# Good share trading blogs?



## debaron (17 April 2008)

Hey guys,

Just wondering if you know of any quality share trading blogs that are suitable for beginners? Who reads a book these days when you have a screen infront of you? haha.. *kidding*

Or any other beginner areas for share trading?


----------



## Sean K (17 April 2008)

*Re: Good share trading blog?*

There's a few members here with great blogs. I suggest you look through the most recent posts and look for signatures with blogs and start from there. Many of them will have links to other blogs they feel worthy. All the best, kennas


----------



## theinvestorguru (20 March 2013)

*Re: Good share trading blog?*



kennas said:


> There's a few members here with great blogs. I suggest you look through the most recent posts and look for signatures with blogs and start from there. Many of them will have links to other blogs they feel worthy.

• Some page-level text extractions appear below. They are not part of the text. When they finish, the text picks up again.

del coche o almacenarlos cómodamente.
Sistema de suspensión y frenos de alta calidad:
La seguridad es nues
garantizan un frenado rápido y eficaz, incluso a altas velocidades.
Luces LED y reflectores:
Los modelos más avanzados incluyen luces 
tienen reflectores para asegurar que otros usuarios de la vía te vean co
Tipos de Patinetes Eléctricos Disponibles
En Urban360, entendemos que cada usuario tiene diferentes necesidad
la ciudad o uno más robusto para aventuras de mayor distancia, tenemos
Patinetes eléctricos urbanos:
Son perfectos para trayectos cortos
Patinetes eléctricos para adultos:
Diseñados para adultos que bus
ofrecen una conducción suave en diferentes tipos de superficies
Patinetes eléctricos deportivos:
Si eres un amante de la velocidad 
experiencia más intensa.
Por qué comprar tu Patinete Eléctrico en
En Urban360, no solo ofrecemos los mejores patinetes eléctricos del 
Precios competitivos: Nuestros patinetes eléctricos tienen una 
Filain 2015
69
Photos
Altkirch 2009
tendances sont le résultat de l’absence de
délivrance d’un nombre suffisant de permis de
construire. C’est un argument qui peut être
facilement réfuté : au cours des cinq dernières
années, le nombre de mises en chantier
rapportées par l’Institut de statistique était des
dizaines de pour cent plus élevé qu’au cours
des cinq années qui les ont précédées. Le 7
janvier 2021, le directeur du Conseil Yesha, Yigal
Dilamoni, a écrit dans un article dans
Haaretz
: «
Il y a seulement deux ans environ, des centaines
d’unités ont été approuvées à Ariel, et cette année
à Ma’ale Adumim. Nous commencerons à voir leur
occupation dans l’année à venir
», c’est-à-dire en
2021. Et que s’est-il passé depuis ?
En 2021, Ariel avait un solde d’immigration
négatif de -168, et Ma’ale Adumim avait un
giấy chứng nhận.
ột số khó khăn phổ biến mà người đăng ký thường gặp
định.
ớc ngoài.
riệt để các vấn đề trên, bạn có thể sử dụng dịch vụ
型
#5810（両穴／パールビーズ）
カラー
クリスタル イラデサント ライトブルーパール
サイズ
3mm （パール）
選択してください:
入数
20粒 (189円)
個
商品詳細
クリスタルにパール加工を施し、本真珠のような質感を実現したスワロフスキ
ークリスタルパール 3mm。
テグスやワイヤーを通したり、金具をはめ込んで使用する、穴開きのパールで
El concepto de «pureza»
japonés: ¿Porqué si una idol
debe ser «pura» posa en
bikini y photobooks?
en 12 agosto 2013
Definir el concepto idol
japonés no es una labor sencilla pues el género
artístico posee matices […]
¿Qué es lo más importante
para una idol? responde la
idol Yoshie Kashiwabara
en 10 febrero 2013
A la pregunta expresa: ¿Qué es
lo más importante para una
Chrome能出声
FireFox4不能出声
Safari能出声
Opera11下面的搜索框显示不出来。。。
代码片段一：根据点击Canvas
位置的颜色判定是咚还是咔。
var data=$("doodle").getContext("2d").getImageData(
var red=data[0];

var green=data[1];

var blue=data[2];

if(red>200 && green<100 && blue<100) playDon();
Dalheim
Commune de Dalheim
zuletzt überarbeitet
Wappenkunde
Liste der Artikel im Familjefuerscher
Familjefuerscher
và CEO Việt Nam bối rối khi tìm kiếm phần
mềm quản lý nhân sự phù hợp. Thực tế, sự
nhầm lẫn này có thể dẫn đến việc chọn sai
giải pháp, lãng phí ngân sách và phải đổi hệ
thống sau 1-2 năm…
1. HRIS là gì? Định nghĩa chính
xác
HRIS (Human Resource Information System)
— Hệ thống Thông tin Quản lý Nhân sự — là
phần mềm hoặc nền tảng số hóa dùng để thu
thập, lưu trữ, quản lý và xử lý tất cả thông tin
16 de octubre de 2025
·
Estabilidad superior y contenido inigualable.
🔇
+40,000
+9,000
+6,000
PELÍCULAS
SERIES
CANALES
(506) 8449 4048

All the best, kennas




Any particular blog, I mean specific one?


----------



## Garpal Gumnut (20 March 2013)

*Re: Good share trading blog?*



theinvestorguru said:


> Any particular blog, I mean specific one?




Blogs are blogs mate.

I would stick here 

https://www.aussiestockforums.com/

Learn how to use the search function.

Follow the doyens of technical and fundamental analysis who post here regularly.

Follow threads, options, futures, gold, etc. etc. , it is all here

Sometimes you need to stop looking, and just read, and learn.

gg


----------



## Alvin Purple (23 March 2013)

This is very good advice.

Listen to it, act on it, and you will be richly rewarded.


----------